Manifestación de trabajadores de Tubos Reunidos en Bilbao EFE
Aquello de la cacareada unidad sindical en Euskadi parece que ha quedado como una bonita idea anclada en el pasado y difícil de recuperar en el presente. De hecho, la falta de sintonía entre los denominados sindicatos vascos, prioritariamente ELA y LAB y los nacionales CCOO y UGT es más que evidente desde hace mucho tiempo.
En este sentido, el pasado 1 de mayo no fue una excepción. Bien al contrario las diferencias entre bloques se dejaron sentir de forma más que obvia. No hay acuerdo sobre el planteamiento y la fórmula para alcanzar el Salario Mínimo Vasco, algo en lo que ELA y LAB se han mostrado especialmente beligerantes y reivindicativos en los últimos meses, sin que las posiciones de todos los interpelados en el asunto, se hayan movido ni un ápice.
El euskera también se ha convertido en un tema de confrontación con traslación incluso en los juzgados… y hay más. Diferencias han existido casi siempre, pero esta visibilidad respecto a las mismas que tenemos ahora no era tan habitual.
La división como no puede ser de otra forma, alcanza también a los centros de trabajo y se percibe de forma significativa en las empresas. Como muestra reciente y ejemplo más que gráfico de esto, lo que está ocurriendo en Tubos Reunidos.
La división como no puede ser de otra forma, alcanza también a los centros de trabajo y se percibe de forma significativa en las empresas
Es especialmente llamativo que después de semanas de huelga en la que la distancia entre las distintas centrales han quedado de manifiesto, finalmente entre los propios trabajadores se haya conseguido el 25% de las firmas necesarias para convocar una asamblea. Más lo es todavía que a pesar de esto se rechace el referéndum por parte del comité, mientras quienes firmaron y acudieron a la asamblea tuvieron que hacerlo escoltados.
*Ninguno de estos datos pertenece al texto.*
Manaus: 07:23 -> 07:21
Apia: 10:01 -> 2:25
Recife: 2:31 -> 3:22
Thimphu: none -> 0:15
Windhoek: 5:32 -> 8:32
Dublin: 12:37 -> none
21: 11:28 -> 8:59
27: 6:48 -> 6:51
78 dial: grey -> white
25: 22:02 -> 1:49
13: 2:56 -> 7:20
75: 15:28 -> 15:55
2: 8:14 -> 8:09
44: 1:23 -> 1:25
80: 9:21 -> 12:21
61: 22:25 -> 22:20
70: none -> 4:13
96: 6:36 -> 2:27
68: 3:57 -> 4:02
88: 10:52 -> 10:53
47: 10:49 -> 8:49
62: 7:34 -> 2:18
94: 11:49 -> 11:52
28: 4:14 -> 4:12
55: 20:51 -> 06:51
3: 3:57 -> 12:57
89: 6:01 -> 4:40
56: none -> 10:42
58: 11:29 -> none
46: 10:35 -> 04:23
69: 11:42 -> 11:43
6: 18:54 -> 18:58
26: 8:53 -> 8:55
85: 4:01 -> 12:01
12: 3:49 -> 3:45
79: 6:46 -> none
Convocar la asamblea es o debería ser una de mínimos, cuando la situación es de calado y de la máxima gravedad como lo que en estos momentos está ocurriendo en la emblemática tubera del valle de Aiala. Procurar las firmas suficientes para llevarla a cabo da una idea más que evidente del cisma que hay en la plantilla de la compañía, a la que sus en teoría representantes sindicales divididos, han escaqueado en todo momento, la posibilidad de pronunciarse respecto a algo tan sensible como su continuidad o no en la empresa, diría más, sobre la posible continuidad de la compañía.
Este forma de proceder, bastante más habitual de lo que puede parecer, no deja en muy buen lugar a los sindicatos particularmente a los mayoritarios que impiden la opinión de todos y cada uno de los compañeros. No sólo eso, critican a quienes quieren opinar intentando disuadirlos a base de presiones. Horrible y desde luego con tintes poco democráticos. Llegar a estos extremos pone en entredicho el propio papel de los representantes de los trabajadores que por los motivos que sean, se comportan así.
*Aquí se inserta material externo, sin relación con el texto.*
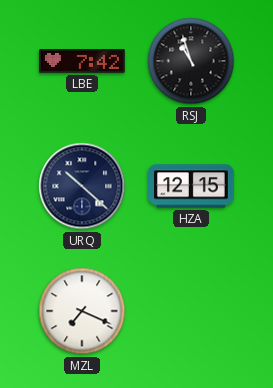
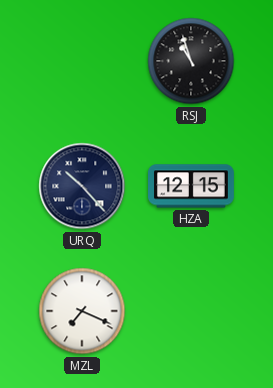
LBE: 7:42 -> none
URQ: 10:22 -> 10:23
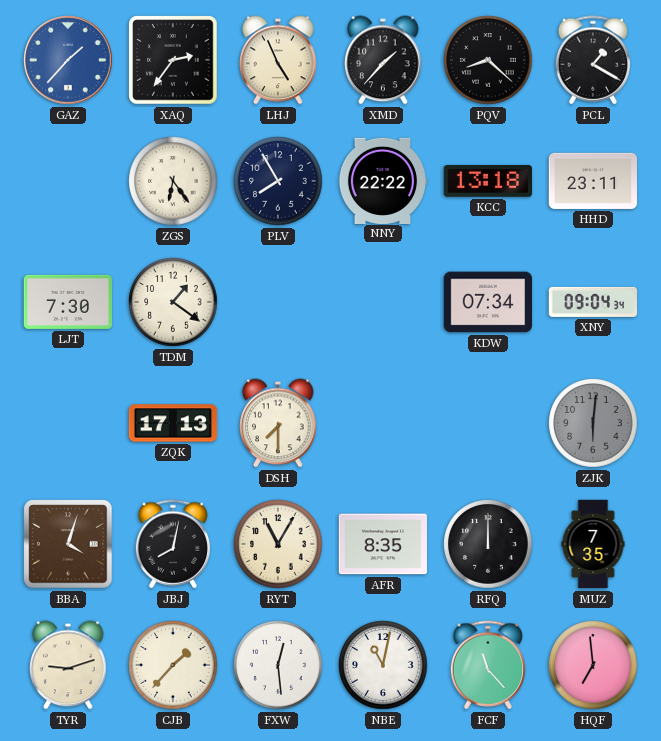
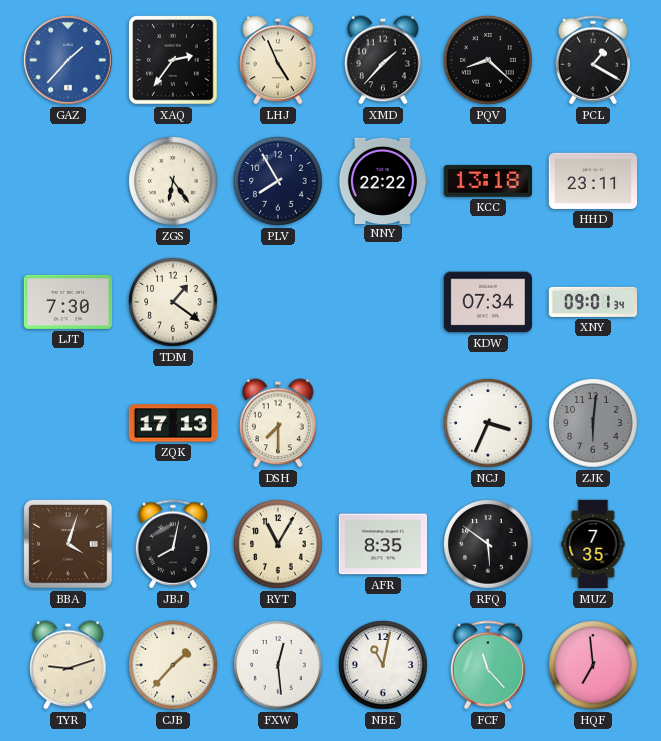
XNY: 09:04 -> 09:01
NCJ: none -> 3:34
RFQ: 12:00 -> 5:51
Llegar a estos extremos pone en entredicho el propio papel de los representantes de los trabajadores que por los motivos que sean, se comportan así
Con todo esto como telón de fondo la empresa ha optado por el concurso de acreedores voluntario con el fin de que una administración concursal pueda aportar soluciones que procuren la continuidad del emblemático proyecto.
La huelga, la división sindical y la tensión entre el comité y al menos parte de la plantilla no ayudan nada a que se gesten soluciones, y menos a que se encuentren posibles inversores tanto públicos como privados para salvar los muebles.
Es difícil visualizar a quién le puede resultar atractivo en estas condiciones con una deuda enorme, una situación geopolítica lesiva y el cisma interno, hacerse cargo de esta compañía.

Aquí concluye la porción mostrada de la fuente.